Is there a name for this specific family of rational approximations?
The general form of these series is that each term is a power of 10 (since moving the decimal takes no effort) multiplied or divided by a single-digit number (since single-digit multiplication/division takes far less effort than multi-digit multiplication/division).
It follows the basic principle of simple repeated fractions, but with only adding and subtracting error terms (no taking reciprocals and then cross-multiplying) and with having multiple options at each step from which to choose the best (rather than being given one automatically).
Taking π = 3.14159265, for example, we would start with either 3 (underestimating with 10^n times x), 4 (overestimating with 10^n times x), 10/4 (underestimating with 10^n divided by x), or 10/3 (overestimating with 10^n divided by x).

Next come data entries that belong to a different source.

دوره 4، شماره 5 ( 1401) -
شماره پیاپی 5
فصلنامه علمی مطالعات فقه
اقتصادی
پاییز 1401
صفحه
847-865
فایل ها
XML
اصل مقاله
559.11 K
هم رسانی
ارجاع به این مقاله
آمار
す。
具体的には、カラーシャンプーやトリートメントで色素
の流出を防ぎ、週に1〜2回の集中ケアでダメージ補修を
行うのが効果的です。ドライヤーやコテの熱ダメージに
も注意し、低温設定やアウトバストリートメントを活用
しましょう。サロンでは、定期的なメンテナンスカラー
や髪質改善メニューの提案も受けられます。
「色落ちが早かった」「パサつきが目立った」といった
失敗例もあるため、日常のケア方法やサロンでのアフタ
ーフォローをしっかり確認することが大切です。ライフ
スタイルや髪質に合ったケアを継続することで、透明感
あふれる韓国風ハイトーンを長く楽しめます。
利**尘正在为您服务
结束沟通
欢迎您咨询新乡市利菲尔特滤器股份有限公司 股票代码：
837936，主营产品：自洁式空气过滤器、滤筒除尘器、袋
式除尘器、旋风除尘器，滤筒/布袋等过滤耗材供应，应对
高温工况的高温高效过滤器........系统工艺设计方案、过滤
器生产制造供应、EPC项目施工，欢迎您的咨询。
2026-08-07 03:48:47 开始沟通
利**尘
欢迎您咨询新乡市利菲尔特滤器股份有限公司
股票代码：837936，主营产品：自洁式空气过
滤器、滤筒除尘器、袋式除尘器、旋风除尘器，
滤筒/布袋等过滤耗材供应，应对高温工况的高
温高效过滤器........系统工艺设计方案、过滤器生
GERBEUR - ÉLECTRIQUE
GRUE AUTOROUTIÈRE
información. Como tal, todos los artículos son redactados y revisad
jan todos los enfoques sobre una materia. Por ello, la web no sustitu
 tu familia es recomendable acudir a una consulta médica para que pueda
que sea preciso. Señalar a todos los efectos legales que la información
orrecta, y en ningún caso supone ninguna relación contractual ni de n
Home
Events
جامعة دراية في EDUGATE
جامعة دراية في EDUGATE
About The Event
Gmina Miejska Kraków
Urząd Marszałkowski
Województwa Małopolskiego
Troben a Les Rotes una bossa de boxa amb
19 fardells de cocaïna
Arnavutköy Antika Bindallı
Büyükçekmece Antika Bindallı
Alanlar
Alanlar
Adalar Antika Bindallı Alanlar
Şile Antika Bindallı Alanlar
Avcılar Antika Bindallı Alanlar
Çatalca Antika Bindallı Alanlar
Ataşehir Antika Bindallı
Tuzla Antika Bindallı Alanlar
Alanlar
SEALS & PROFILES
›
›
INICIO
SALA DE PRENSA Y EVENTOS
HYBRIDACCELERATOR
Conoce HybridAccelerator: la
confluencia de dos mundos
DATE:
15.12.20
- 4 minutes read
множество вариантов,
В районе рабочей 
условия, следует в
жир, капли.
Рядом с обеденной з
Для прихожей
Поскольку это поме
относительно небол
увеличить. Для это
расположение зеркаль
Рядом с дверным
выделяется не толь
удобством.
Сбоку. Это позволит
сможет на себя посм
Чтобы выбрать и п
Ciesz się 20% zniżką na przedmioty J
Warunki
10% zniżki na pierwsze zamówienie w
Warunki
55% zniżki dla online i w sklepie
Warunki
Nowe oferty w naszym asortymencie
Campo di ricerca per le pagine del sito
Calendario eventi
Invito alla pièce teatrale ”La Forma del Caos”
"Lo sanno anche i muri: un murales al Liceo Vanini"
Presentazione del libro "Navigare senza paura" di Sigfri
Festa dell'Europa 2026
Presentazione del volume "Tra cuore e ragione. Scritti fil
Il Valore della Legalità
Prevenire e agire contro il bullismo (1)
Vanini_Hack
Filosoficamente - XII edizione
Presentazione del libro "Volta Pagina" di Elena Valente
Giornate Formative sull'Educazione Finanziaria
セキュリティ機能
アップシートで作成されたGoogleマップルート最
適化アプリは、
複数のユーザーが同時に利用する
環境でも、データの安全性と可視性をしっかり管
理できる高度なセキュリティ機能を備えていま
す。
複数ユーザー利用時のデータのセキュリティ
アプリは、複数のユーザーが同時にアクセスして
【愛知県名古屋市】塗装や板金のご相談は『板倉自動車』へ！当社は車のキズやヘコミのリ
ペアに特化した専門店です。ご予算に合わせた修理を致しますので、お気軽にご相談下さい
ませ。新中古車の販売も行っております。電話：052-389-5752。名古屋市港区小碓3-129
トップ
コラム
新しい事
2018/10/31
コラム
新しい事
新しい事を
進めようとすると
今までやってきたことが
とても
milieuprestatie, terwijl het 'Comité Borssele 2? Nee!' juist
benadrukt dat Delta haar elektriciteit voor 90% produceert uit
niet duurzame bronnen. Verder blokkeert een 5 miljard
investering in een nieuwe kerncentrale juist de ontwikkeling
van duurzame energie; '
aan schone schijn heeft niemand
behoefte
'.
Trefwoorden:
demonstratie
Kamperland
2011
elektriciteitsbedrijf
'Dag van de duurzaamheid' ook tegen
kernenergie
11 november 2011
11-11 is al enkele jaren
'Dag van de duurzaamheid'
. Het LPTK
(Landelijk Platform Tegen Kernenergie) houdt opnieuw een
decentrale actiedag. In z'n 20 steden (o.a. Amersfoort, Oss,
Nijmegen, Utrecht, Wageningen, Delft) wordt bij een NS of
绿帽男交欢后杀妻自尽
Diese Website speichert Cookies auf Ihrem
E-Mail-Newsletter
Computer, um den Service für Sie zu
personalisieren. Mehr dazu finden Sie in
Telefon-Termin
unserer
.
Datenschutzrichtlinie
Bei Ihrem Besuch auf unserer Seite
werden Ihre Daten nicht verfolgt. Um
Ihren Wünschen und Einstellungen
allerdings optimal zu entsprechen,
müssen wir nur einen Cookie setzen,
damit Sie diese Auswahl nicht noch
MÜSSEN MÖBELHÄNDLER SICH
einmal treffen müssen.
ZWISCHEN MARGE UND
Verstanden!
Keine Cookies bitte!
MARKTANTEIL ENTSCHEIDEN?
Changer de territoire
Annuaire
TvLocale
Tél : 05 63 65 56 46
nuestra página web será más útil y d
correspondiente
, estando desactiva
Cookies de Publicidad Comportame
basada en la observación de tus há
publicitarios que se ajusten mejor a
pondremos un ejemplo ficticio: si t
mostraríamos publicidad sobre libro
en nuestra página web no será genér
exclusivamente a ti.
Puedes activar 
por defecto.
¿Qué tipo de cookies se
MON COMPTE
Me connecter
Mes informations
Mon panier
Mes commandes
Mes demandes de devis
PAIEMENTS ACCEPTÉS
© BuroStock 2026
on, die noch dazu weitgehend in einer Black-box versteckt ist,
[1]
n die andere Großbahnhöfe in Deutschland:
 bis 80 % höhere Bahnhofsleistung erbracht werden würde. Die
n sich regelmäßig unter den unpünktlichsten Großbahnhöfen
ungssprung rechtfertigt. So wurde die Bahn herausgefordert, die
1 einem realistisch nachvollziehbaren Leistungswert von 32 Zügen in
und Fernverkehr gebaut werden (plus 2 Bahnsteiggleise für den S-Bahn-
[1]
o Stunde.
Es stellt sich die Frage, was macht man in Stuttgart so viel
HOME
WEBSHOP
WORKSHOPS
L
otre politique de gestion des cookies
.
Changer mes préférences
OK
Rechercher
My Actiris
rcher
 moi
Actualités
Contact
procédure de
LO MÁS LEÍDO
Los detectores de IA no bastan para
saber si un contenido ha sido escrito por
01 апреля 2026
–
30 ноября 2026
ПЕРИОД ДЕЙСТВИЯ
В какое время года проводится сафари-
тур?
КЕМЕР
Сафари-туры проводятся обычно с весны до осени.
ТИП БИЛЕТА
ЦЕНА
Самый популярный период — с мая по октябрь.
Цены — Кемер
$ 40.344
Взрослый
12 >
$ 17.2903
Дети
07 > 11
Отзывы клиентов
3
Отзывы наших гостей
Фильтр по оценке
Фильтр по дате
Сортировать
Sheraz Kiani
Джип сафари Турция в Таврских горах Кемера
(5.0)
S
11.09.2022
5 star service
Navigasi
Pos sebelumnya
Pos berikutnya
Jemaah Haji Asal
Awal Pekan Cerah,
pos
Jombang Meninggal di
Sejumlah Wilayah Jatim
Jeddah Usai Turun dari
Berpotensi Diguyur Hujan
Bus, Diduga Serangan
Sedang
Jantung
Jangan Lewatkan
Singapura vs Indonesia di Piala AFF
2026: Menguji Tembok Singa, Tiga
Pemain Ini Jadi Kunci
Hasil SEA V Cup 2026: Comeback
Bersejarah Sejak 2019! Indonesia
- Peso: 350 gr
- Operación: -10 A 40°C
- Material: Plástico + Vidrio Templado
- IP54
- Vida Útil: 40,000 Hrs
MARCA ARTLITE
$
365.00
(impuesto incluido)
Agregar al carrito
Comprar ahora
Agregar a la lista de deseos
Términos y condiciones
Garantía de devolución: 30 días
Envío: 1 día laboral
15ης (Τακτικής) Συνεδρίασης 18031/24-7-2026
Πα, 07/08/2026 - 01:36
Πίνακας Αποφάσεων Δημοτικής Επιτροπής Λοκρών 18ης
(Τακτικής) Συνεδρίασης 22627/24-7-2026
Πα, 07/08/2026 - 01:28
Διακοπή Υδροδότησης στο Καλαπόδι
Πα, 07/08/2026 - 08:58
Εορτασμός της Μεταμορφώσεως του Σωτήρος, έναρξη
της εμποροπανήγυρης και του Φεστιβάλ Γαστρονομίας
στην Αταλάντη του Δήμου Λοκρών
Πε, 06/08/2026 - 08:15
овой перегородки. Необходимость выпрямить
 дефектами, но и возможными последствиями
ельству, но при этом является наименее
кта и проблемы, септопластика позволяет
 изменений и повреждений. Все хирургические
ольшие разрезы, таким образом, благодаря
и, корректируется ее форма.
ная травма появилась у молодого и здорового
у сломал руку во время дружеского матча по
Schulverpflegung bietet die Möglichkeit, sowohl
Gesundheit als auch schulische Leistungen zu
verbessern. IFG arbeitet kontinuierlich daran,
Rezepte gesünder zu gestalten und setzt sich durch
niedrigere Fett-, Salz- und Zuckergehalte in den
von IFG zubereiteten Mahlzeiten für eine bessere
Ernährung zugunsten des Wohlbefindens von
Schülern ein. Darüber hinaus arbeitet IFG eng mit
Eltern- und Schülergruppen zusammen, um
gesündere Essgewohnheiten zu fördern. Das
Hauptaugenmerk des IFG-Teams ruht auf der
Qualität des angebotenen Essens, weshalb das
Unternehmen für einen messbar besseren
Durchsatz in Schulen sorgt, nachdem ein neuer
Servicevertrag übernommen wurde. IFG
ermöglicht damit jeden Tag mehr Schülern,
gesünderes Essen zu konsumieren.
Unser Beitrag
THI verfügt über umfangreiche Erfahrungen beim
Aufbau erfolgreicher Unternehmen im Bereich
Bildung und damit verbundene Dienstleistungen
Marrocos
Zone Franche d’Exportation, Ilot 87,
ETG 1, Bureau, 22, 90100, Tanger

3 is the closest starting point (error of 0.14159265) and 3.33333333 is almost as close (error of 0.19170408), so we would throw 4 and 2.5 away and test 3 first, then 3.33333333.
The error “π – 3 = 0.14159265…” can be estimated as 1/10, as 2/10 (which could be re-written as 1/5, but that doesn’t matter here because we’re about to ignore it anyway), as 1/8, or as 1/7.
1/7 and 1/8 are the closest second-steps for π ≈ 3, so we throw away the 1/10 and the 2/10, and now we see what the closest second-steps would be for π ≈ 10/3.
The error “π – 3.33333333 = -0.1917408” would best be approximated as -0.2 (which could be written as -1/5 or -2/10 depending on the reader’s personal preference), but the two-step calculations 10/3 – 1/5 = 3.1333333333 and 3 + 1/8 = 3.125 are both less accurate than the two-step calculation 3 + 1/7 = 3.14285714, so we can commit to 3 + 1/7 now.
Calculating the new error “π – (3 + 1/7) = -0.00126449” creates a best new error term of -1/800, and so our new value is 3 + 1/7 – 1/800 = 3.14160714.
This approximation “πx ≈ 3x + x/7 – x/800” is accurate to within 1 part in 220,000, but it only takes about as much time and effort as “πx ≈ 3x + x/10 + 4x/100” (which is only accurate to within 1 part in 2,000).
Using continued fractions would take very little time to calculate “π ≈ 355/113” ahead of time (which is accurate to within 1 part in 12,000,000), but this takes more time and effort to use in the moment. If someone was multiplying πx ≈ 3x + x/7 – x/800 and if someone else was multiplying πx ≈ (300x + 50x + 5x)/113, then in the time it took the first person to get a final answer, the second person would only have finished calculating the numerator, and they would still need time to calculate the denominator.
During which time, the first person could be adding more error terms: 3 + 1/7 – 1/800 – 1/70,000 is accurate to within 1 part in 15,000,000 (already more accurate than 355/113 for less time and effort), and 3 + 1/7 – 1/800 – 1/70,000 – 1/5,000,000 is accurate to within 1 part in 880,000,000.